Il a ajouté que les pays actuellement puissants comme la Russie, la Chine, l'Inde, et 120 pays membres du Mouvement des non-alignés (MNA) s'opposent à la politique américaine sur l'Iran.
«Commentaire de l'Ouest a fait une grande partie de la façon dont les dictateurs arabes prétendument soutenir la position américaine sur l'Iran, tout en ignorant le fait que la grande majorité de la population s'oppose à elle-position trop révélateur d'exiger commentaire», at-il dit.
Au lieu de cela, a dit Chomsky, «Les Européens considèrent Israël comme la plus grande menace pour la paix mondiale», et dans le monde arabe at-il ajouté, "Israël et les Etats-Unis sont considérés comme la menace prééminente."
Les Etats-Unis, Israël et certains de leurs alliés accusent l'Iran de poursuivre des objectifs militaires de son programme nucléaire et ont utilisé ce prétexte pour imposer des sanctions internationales et unilatérale de la République islamique et d'appeler à une frappe militaire contre Téhéran.
L'Iran a maintes fois réfuté les allégations de l'Ouest, arguant qu'en tant que signataire du Traité de non-prolifération nucléaire (TNP) et un membre de l'Agence internationale d'énergie atomique (AIEA), il a le droit de développer et d'acquérir la technologie nucléaire à des fins pacifiques.
Israël, qui est largement considéré comme le seul détenteur d'un arsenal nucléaire au Moyen-Orient avec plus de 200 ogives nucléaires non déclarées, poursuit la politique d '«ambiguïté délibérée» sur son programme nucléaire.
Tel-Aviv a rejeté la demande mondiale d'adhérer au TNP et ne permet pas d'observer inspecteurs de l'AIEA de son programme nucléaire controversé.
L'Iran a toujours poursuivi une politique de transparence en matière nucléaire et a accordé inspecteurs de l'AIEA l'accès à ses installations nucléaires à mener des inspections à l'improviste.
à partir de PressTV

mardi 18 septembre 2012

Nucléaire iranien : Washington exprime son désaccord avec Israël


Nucléaire iranien : Washington exprime son désaccord avec Israël



Les Etats-Unis ont exprimé leur désaccord avec le premier ministre israélien Benjamin Netanyahu, qui a appelé à fixer des « lignes rouges » à l’Iran dans son programme nucléaire sous peine de représailles militaires, rapporte un correspondant de RIA Novosti à Washington.

« Le président américain a clairement laissé comprendre que la seule « ligne rouge » pour l’Iran est qu’il ne doit pas avoir d’arme nucléaire », a déclaré lundi soir le porte-parole adjoint de la Maison Blanche Josh Earnest.

Selon lui, des responsables US ont précédemment indiqué que si l’Iran franchissait les limites et commençait à développer des armes nucléaires, il lui faudrait encore un an pour atteindre cet objectif.

Dimanche 16 septembre, le chef du gouvernement israélien Benjamin Netanyahu a jugé que l’Iran serait en mesure de créer une arme nucléaire d’ici six mois.

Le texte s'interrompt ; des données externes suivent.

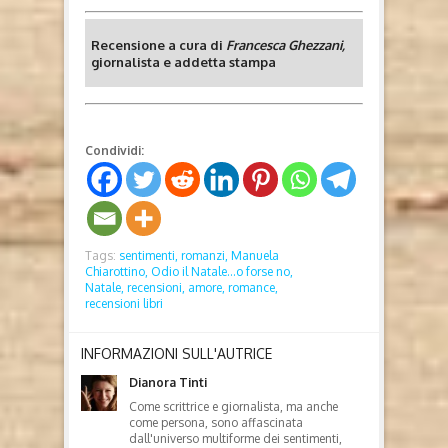
Recensione a cura di
Francesca Ghezzani,
giornalista e addetta stampa
Condividi:
Tags:
sentimenti,
romanzi,
Manuela
Chiarottino,
Odio il Natale...o forse no,
Natale,
recensioni,
amore,
romance,
recensioni libri
INFORMAZIONI SULL'AUTRICE
Dianora Tinti
Come scrittrice e giornalista, ma anche
come persona, sono affascinata
dall'universo multiforme dei sentimenti,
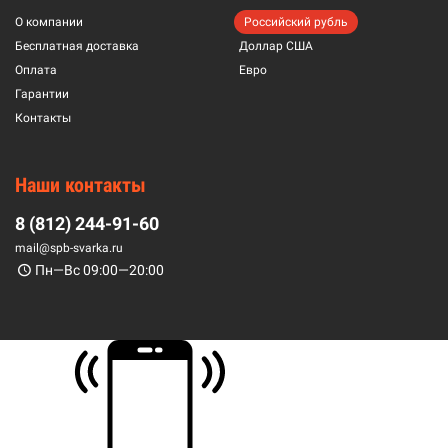
О компании
Российский рубль
Бесплатная доставка
Доллар США
Оплата
Евро
Гарантии
Контакты
Наши контакты
8 (812) 244-91-60
mail@spb-svarka.ru
Пн—Вс 09:00—20:00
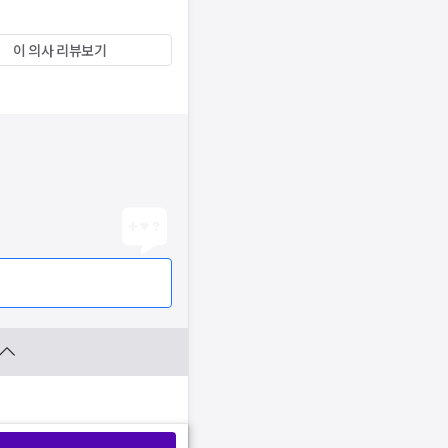
이 의사 리뷰보기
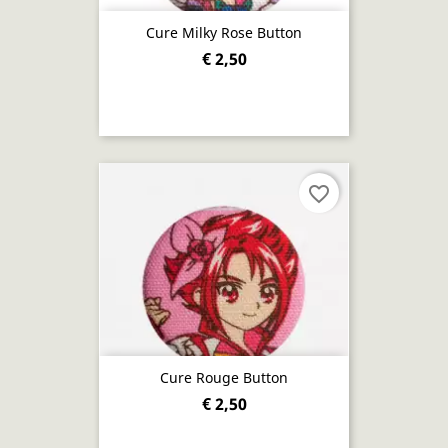
Cure Milky Rose Button
€ 2,50
favorite_border
Cure Rouge Button
€ 2,50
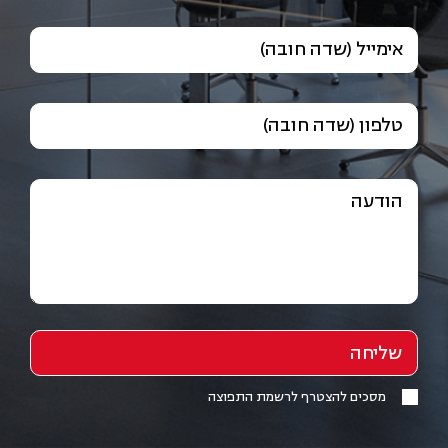
אימייל (שדה חובה)
טלפון (שדה חובה)
הודעה
מסכים להצטרף לרשמת התפוצה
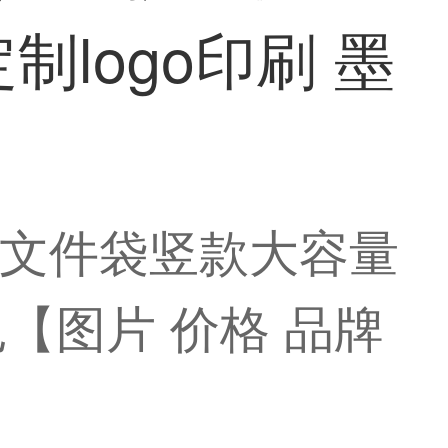
logo印刷 墨
 手提文件袋竖款大容量
色【图片 价格 品牌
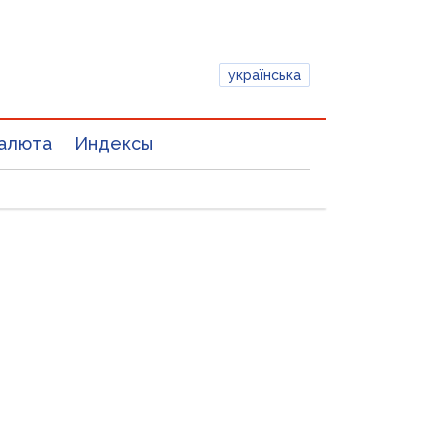
українська
алюта
Индексы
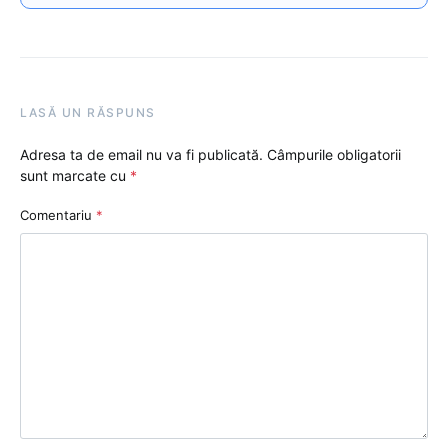
LASĂ UN RĂSPUNS
Adresa ta de email nu va fi publicată.
Câmpurile obligatorii
sunt marcate cu
*
Comentariu
*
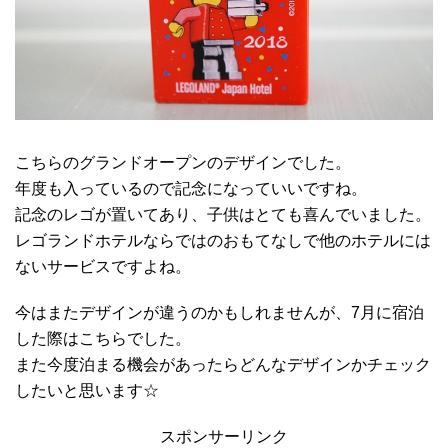
こちらのグランドオープンのデザインでした。
年度も入っているので記念になっていいですね。
記念のレゴが置いてあり、子供はとても喜んでいました。
レゴランドホテルならではのおもてなしで他のホテルには
ないサービスですよね。
今はまたデザインが違うのかもしれませんが、7月に宿泊
した際はこちらでした。
また今度泊まる機会があったらどんなデザインかチェック
したいと思います☆
スポンサーリンク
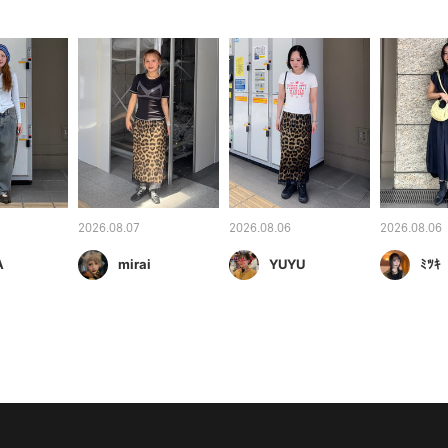
2026.08.07
2026.08.06
2026.08.06
A
mirai
YUYU
ﾐﾂｷ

A cet égard, M. Netanyahu a proposé de fixer des « lignes rouges » au projet nucléaire iranien.

Les déclarations de M. Netanyahu ont été également contestées par le chef du Pentagone Leon Panetta dans une interview à la revue Foreign Policy.

D’après M. Panetta, les données fournies par les services de renseignement témoignent du fait que l’Iran n’a pas encore pris la décision de fabriquer l’arme atomique. Dans le même temps, le secrétaire à la Défense a souligné que les Etats-Unis ne permettraient pas à Téhéran de se doter d’un armement nucléaire.